I always felt a bit of a fraud when, as a geography teacher, I lectured my students on things about which I had only learned second-hand, from sources such as textbooks, lectures and documentaries. So it was with glaciation, which seemed to pitch up in every English geography curriculum - rightly so, because ice has sculpted much of the landscape of the British Isles. However, in all my thirty years in teaching I had never seen a glacier.

This changed some years after I left the profession, when we started visiting Canada. On our first trip there, in 2006, we saw the Athabasca glacier and, because it is so carefully marked, could follow its dramatic retreat over the last few decades.
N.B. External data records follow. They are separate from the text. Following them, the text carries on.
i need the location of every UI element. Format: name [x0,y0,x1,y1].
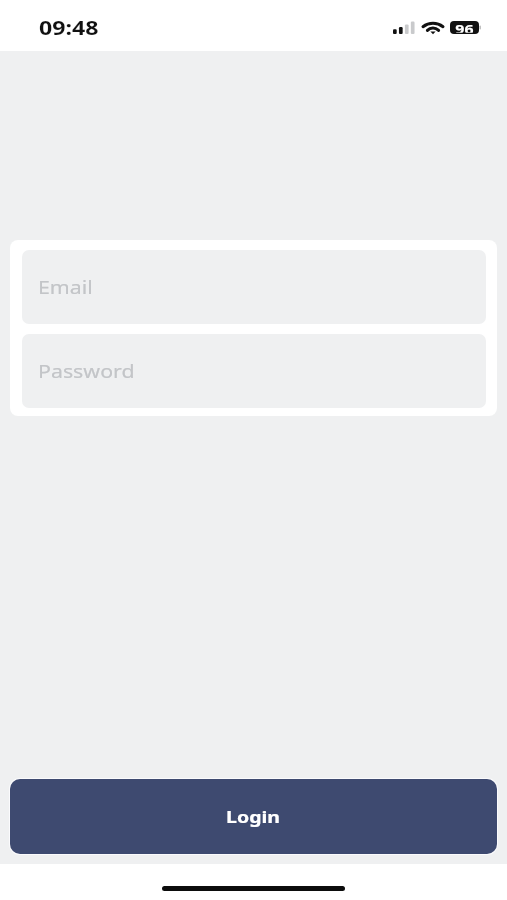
button[interactable]: Password [22,334,486,408]
staticText: Password [38,359,136,383]
other: Cellular signal [393,21,415,34]
other: Battery 96 percent [450,21,482,34]
staticText: 96 [455,20,474,33]
other: Wi-Fi [422,20,444,34]
staticText: Login [226,806,281,828]
button[interactable]: Email [22,250,486,324]
staticText: Email [38,275,93,299]
button[interactable]: Login [10,779,497,854]
staticText: 09:48 [39,15,99,41]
Features like corries, icefalls, moraines, crevasses - all carefully labelled in the plethora of worksheets issued to my students - suddenly became alive; and, like everything, they are so, so much more spectacular in reality than one could ever have imagined.

So we have since sailed up fjords and seen glaciers floating and calving; we have seen their blue ice and the dirty layers formed of rock debris prised off the valley floor. We have heard them creak and groan like old men.

We have even flown across ice caps and seen how, at their margins, ice flows in glaciers down to frozen seas, this courtesy of the great circle route from the UK to western Canada passing over Greenland.

So, in retrospect, all I can hope is that at least some of those many students I bored with my expositions on glaciation will get off their butts and go and see a glacier for themselves and, even, point to a feature and exclaim, "Wow! That's a xxxxx! Mr Haylett taught me about them."